No es dicho reparo por ninguna falta de legalidad que los actos puedan tener. Ello es completamente salvable. Sino en todos los casos por la desmaterialización de la dimensión antropológica que se produce en las cuestiones que son innatamente humanas. Pongo en duda si dimensiones que se relacionan de tal modo con la experiencia límite que tienen las personas son posibles de ser instrumentalizadas en modo general por el mundo virtual, por ejemplo juzgar, educar, curar. Con mucha más razón toda la pléyade de vínculos no institucionales que establecemos y que requieren de esa relación que nos roza en lo íntimo, así las afectivas y las amicales.

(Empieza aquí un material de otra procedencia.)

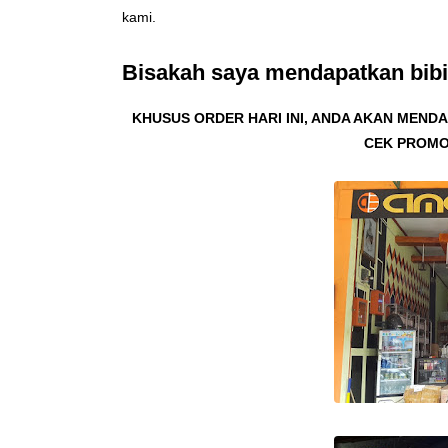
kami.
Bisakah saya mendapatkan bibi
KHUSUS ORDER HARI INI, ANDA AKAN MEN
CEK PROMO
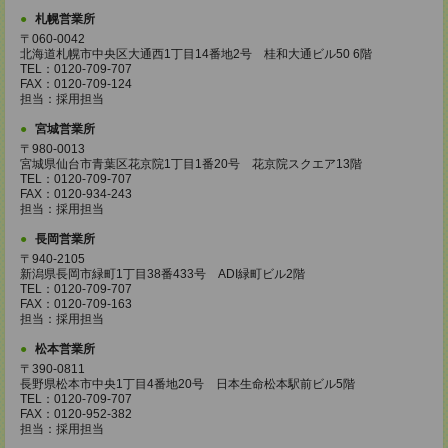
札幌営業所
〒060-0042
北海道札幌市中央区大通西1丁目14番地2号 桂和大通ビル50 6階
TEL：0120-709-707
FAX：0120-709-124
担当：採用担当
宮城営業所
〒980-0013
宮城県仙台市青葉区花京院1丁目1番20号 花京院スクエア13階
TEL：0120-709-707
FAX：0120-934-243
担当：採用担当
長岡営業所
〒940-2105
新潟県長岡市緑町1丁目38番433号 ADI緑町ビル2階
TEL：0120-709-707
FAX：0120-709-163
担当：採用担当
松本営業所
〒390-0811
長野県松本市中央1丁目4番地20号 日本生命松本駅前ビル5階
TEL：0120-709-707
FAX：0120-952-382
担当：採用担当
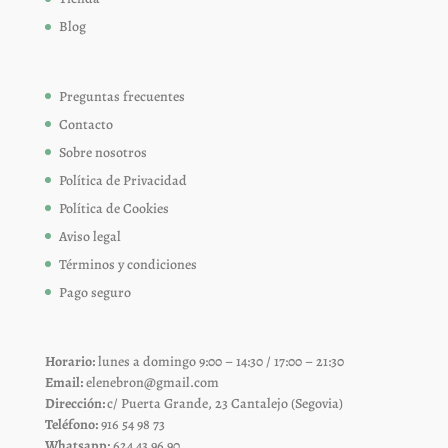
Blog
Preguntas frecuentes
Contacto
Sobre nosotros
Política de Privacidad
Política de Cookies
Aviso legal
Términos y condiciones
Pago seguro
Horario:
lunes a domingo 9:00 – 14:30 / 17:00 – 21:30
Email:
elenebron@gmail.com
Dirección:
c/ Puerta Grande, 23 Cantalejo (Segovia)
Teléfono:
916 54 98 73
Whatsapp:
624 43 96 90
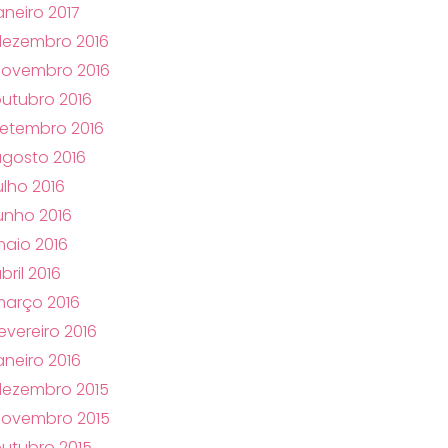
aneiro 2017
dezembro 2016
novembro 2016
utubro 2016
etembro 2016
gosto 2016
ulho 2016
unho 2016
aio 2016
bril 2016
arço 2016
evereiro 2016
aneiro 2016
dezembro 2015
novembro 2015
utubro 2015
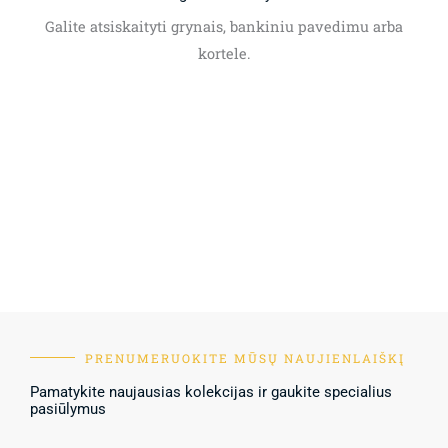
Galite atsiskaityti grynais, bankiniu pavedimu arba
kortele.
PRENUMERUOKITE MŪSŲ NAUJIENLAIŠKĮ
Pamatykite naujausias kolekcijas ir gaukite specialius
pasiūlymus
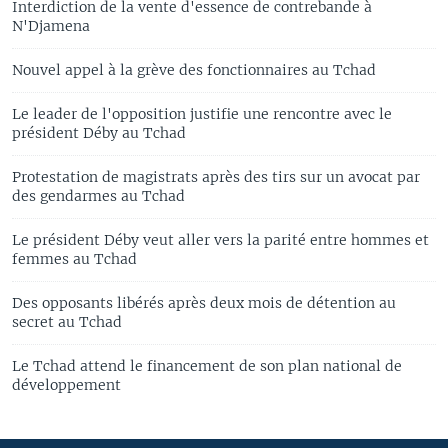
Interdiction de la vente d'essence de contrebande à
N'Djamena
Nouvel appel à la grève des fonctionnaires au Tchad
Le leader de l'opposition justifie une rencontre avec le
président Déby au Tchad
Protestation de magistrats après des tirs sur un avocat par
des gendarmes au Tchad
Le président Déby veut aller vers la parité entre hommes et
femmes au Tchad
Des opposants libérés après deux mois de détention au
secret au Tchad
Le Tchad attend le financement de son plan national de
développement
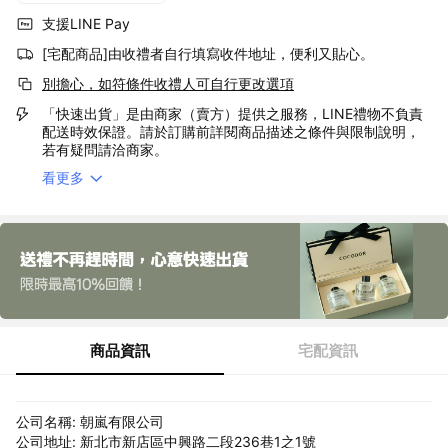
支援LINE Pay
[宅配商品]由收禮者自行填寫收件地址，便利又貼心。
別擔心，如符條件收禮人可自行更改選項
「快速出貨」是由商家（賣方）提供之服務，LINE禮物不負責
配送時效保證。請於訂購前詳閱商品描述之條件與限制說明，
若有疑問請洽商家。
看更多
商品資訊
宅配資訊
公司名稱: 朝嵐有限公司
公司地址: 新北市新店區中興路二段236巷1之1號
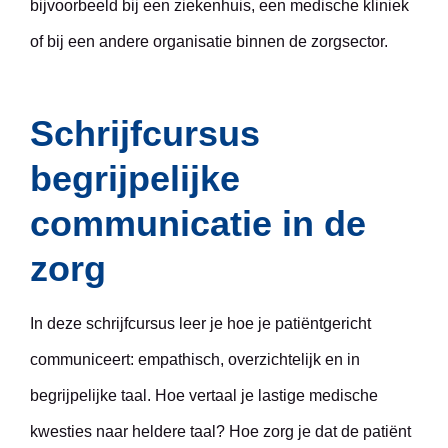
bijvoorbeeld bij een ziekenhuis, een medische kliniek
of bij een andere organisatie binnen de zorgsector.
Schrijfcursus
begrijpelijke
communicatie in de
zorg
In deze schrijfcursus leer je hoe je patiëntgericht
communiceert: empathisch, overzichtelijk en in
begrijpelijke taal. Hoe vertaal je lastige medische
kwesties naar heldere taal? Hoe zorg je dat de patiënt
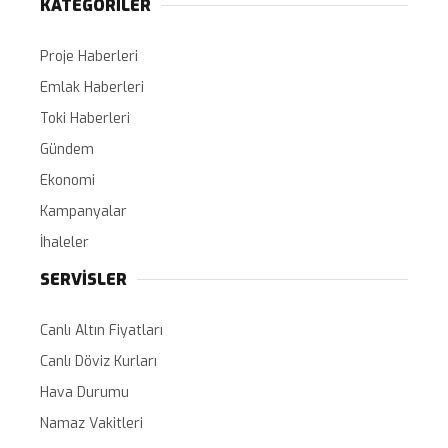
KATEGORİLER
Proje Haberleri
Emlak Haberleri
Toki Haberleri
Gündem
Ekonomi
Kampanyalar
İhaleler
SERVİSLER
Canlı Altın Fiyatları
Canlı Döviz Kurları
Hava Durumu
Namaz Vakitleri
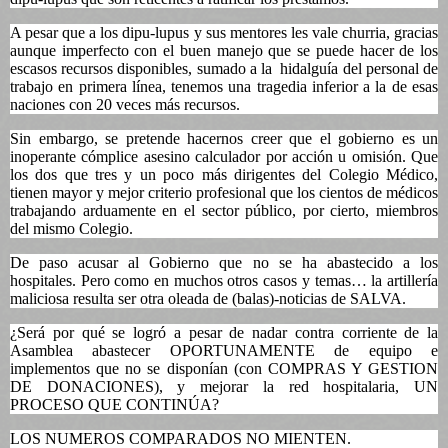
A pesar que a los dipu-lupus y sus mentores les vale churria, gracias
aunque imperfecto con el buen manejo que se puede hacer de los
escasos recursos disponibles, sumado a la
hidalguía del personal de
trabajo en primera línea, tenemos una tragedia inferior a la de esas
naciones con 20 veces más recursos.
Sin embargo, se pretende hacernos creer que el gobierno es un
inoperante cómplice asesino calculador por acción u omisión. Que
los dos que tres y un poco más dirigentes del Colegio Médico,
tienen mayor y mejor criterio profesional que los cientos de médicos
trabajando arduamente en el sector público, por cierto, miembros
del mismo Colegio.
De paso acusar al Gobierno que no se ha abastecido a los
hospitales. Pero como en muchos otros casos y temas… la artillería
maliciosa resulta ser otra oleada de (balas)-noticias de SALVA.
¿Será por qué se logró a pesar de nadar contra corriente de la
Asamblea abastecer OPORTUNAMENTE de equipo e
implementos que no se disponían (con COMPRAS Y GESTION
DE DONACIONES), y mejorar la red hospitalaria, UN
PROCESO QUE CONTINÚA?
LOS NUMEROS COMPARADOS NO MIENTEN.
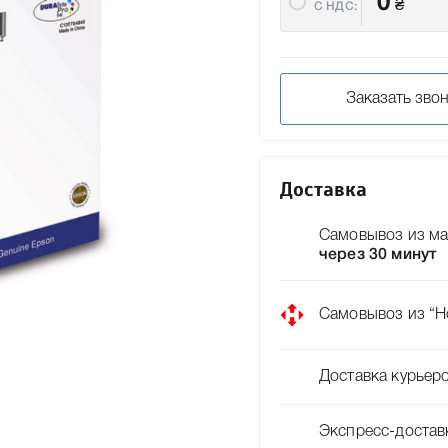
0
₴
C НДС:
Заказать зво
Доставка
Самовывоз из ма
через 30 минут
Самовывоз из “Н
Доставка курьер
Экспресс-достав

Pues comencé diciendo que nada será igual para nadie cuando todo esto concluya, aunque en realidad también debo decir que las consecuencias serán más severas que el hecho mismo de la enfermedad. Y ello en realidad es lo que siempre ha sucedido en la historia de los pueblos que han sufrido este tipo de acontecimientos biológicos a escala digamos hoy, global. Las pandemias -o pestes como eran nombradas en la antigüedad- han modificado el curso de la historia de los pueblos y de las personas. 

Han caído imperios centenarios, se han fortalecido religiones, han producido aportes sustantivos para la medicina, se han promovido fuertes perversidades en la naturaleza humana y también gestos de fraternidad impensados. 

Deberemos ser cautos en el nuevo territorio pospandémico para no ser colonizados por un mundo virtual que se presente como generoso en eficacia técnica y bajo costo operativo. Todos nosotros seguiremos necesitando durante un tiempo todavía extenso, concluida la enfermedad, de la apoyatura tecnológica, y no debemos negarla pero debemos pensar que ella no sólo sigue siendo provisoria sino que conspira contra lo único que no puede ser reemplazado en el mundo virtual, que es lo humano.